Exercise instructions:
Once you find the line containing "Tabla za pisanje", output it and every line after it to the end of the records, exactly.

━━━━━━━━

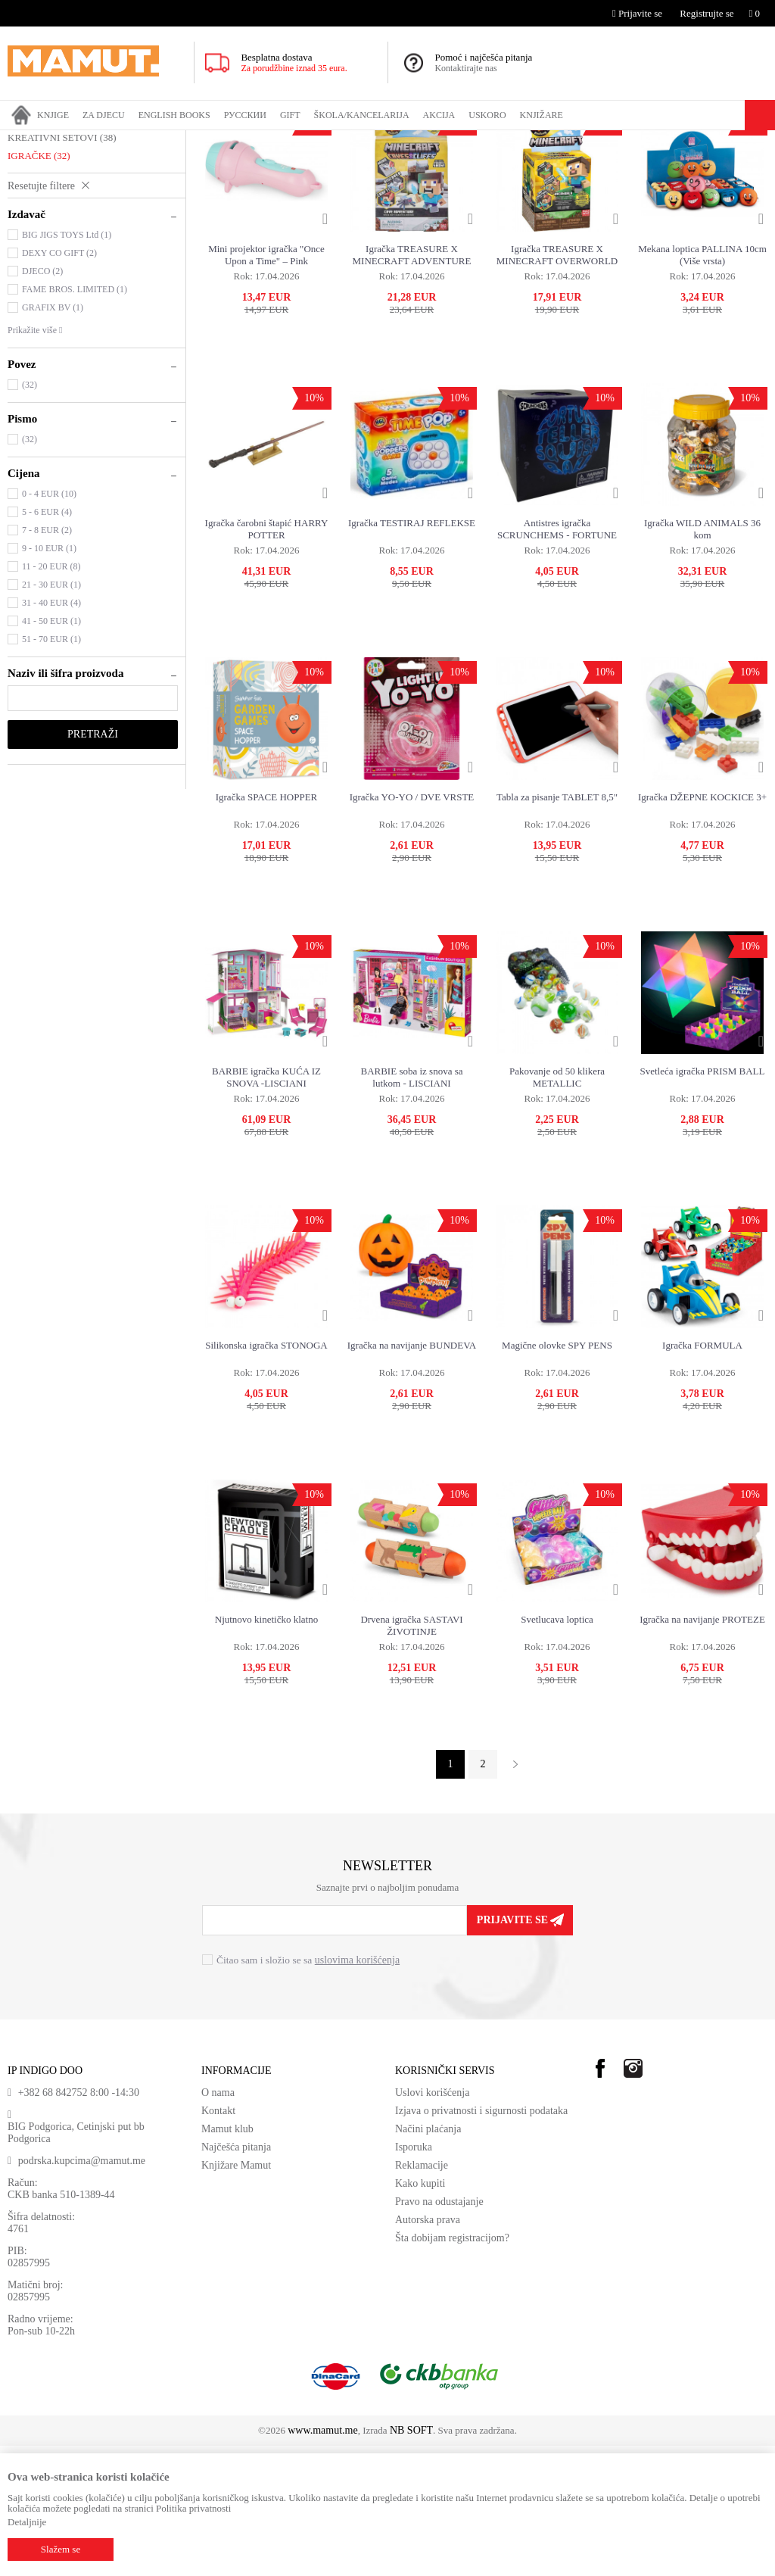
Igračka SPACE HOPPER (267, 927)
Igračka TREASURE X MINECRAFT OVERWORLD (557, 385)
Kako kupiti (420, 2313)
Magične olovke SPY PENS (557, 1475)
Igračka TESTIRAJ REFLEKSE (411, 653)
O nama (218, 2222)
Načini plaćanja (428, 2259)
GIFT (108, 140)
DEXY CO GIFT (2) (59, 383)
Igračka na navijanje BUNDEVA (412, 1475)
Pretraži (92, 864)
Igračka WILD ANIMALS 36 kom (702, 659)
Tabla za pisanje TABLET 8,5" (557, 927)
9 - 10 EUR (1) (49, 678)
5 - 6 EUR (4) (47, 642)
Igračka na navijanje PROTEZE (702, 1749)
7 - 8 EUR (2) (47, 660)
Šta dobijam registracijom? (452, 2368)
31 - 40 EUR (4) (51, 733)
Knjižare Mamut (236, 2295)
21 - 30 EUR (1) (51, 714)
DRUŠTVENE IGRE (56, 231)
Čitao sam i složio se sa (308, 2090)
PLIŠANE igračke (50, 213)
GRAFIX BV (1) (52, 437)
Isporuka (413, 2277)
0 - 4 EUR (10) (49, 624)
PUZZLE (33, 249)
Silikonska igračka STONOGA (266, 1475)
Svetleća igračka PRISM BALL (702, 1201)
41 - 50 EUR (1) (51, 751)
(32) (29, 515)
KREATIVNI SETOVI (62, 267)
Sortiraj (688, 169)
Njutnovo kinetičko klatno (266, 1749)
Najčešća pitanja (236, 2277)
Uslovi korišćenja (432, 2222)
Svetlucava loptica (557, 1749)
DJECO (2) (42, 401)
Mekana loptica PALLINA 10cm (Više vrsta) (702, 385)
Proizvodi (70, 140)
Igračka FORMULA (702, 1475)
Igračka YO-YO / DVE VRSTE (412, 927)
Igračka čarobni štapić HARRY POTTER (266, 659)
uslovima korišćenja (357, 2090)
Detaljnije (27, 2522)
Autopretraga (628, 169)
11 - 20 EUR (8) (51, 696)
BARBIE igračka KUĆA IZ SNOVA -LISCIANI (266, 1207)
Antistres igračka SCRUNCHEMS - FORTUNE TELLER (557, 659)
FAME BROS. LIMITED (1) (74, 419)
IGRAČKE (148, 140)
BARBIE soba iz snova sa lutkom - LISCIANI (411, 1207)
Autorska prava (427, 2350)
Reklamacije (421, 2295)
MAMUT (25, 140)
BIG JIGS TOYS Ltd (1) (66, 365)
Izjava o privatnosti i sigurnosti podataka (481, 2241)
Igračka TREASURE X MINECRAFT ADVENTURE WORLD (412, 385)
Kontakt (218, 2241)
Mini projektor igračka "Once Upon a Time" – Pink (266, 385)
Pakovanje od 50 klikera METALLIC (557, 1207)
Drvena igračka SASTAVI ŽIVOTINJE (411, 1755)
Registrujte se (706, 13)
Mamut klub (227, 2259)
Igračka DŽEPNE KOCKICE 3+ (702, 927)
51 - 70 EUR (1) (51, 769)
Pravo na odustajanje (439, 2331)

━━━━━━━━

Response:
Tabla za pisanje TABLET 8,5" (557, 927)
9 - 10 EUR (1) (49, 678)
5 - 6 EUR (4) (47, 642)
Igračka na navijanje PROTEZE (702, 1749)
7 - 8 EUR (2) (47, 660)
Šta dobijam registracijom? (452, 2368)
31 - 40 EUR (4) (51, 733)
Knjižare Mamut (236, 2295)
21 - 30 EUR (1) (51, 714)
DRUŠTVENE IGRE (56, 231)
Čitao sam i složio se sa (308, 2090)
PLIŠANE igračke (50, 213)
GRAFIX BV (1) (52, 437)
Isporuka (413, 2277)
0 - 4 EUR (10) (49, 624)
PUZZLE (33, 249)
Silikonska igračka STONOGA (266, 1475)
Svetleća igračka PRISM BALL (702, 1201)
41 - 50 EUR (1) (51, 751)
(32) (29, 515)
KREATIVNI SETOVI (62, 267)
Sortiraj (688, 169)
Njutnovo kinetičko klatno (266, 1749)
Najčešća pitanja (236, 2277)
Uslovi korišćenja (432, 2222)
Svetlucava loptica (557, 1749)
DJECO (2) (42, 401)
Mekana loptica PALLINA 10cm (Više vrsta) (702, 385)
Proizvodi (70, 140)
Igračka FORMULA (702, 1475)
Igračka YO-YO / DVE VRSTE (412, 927)
Igračka čarobni štapić HARRY POTTER (266, 659)
uslovima korišćenja (357, 2090)
Detaljnije (27, 2522)
Autopretraga (628, 169)
11 - 20 EUR (8) (51, 696)
BARBIE igračka KUĆA IZ SNOVA -LISCIANI (266, 1207)
Antistres igračka SCRUNCHEMS - FORTUNE TELLER (557, 659)
FAME BROS. LIMITED (1) (74, 419)
IGRAČKE (148, 140)
BARBIE soba iz snova sa lutkom - LISCIANI (411, 1207)
Autorska prava (427, 2350)
Reklamacije (421, 2295)
MAMUT (25, 140)
BIG JIGS TOYS Ltd (1) (66, 365)
Izjava o privatnosti i sigurnosti podataka (481, 2241)
Igračka TREASURE X MINECRAFT ADVENTURE WORLD (412, 385)
Kontakt (218, 2241)
Mini projektor igračka "Once Upon a Time" – Pink (266, 385)
Pakovanje od 50 klikera METALLIC (557, 1207)
Drvena igračka SASTAVI ŽIVOTINJE (411, 1755)
Registrujte se (706, 13)
Mamut klub (227, 2259)
Igračka DŽEPNE KOCKICE 3+ (702, 927)
51 - 70 EUR (1) (51, 769)
Pravo na odustajanje (439, 2331)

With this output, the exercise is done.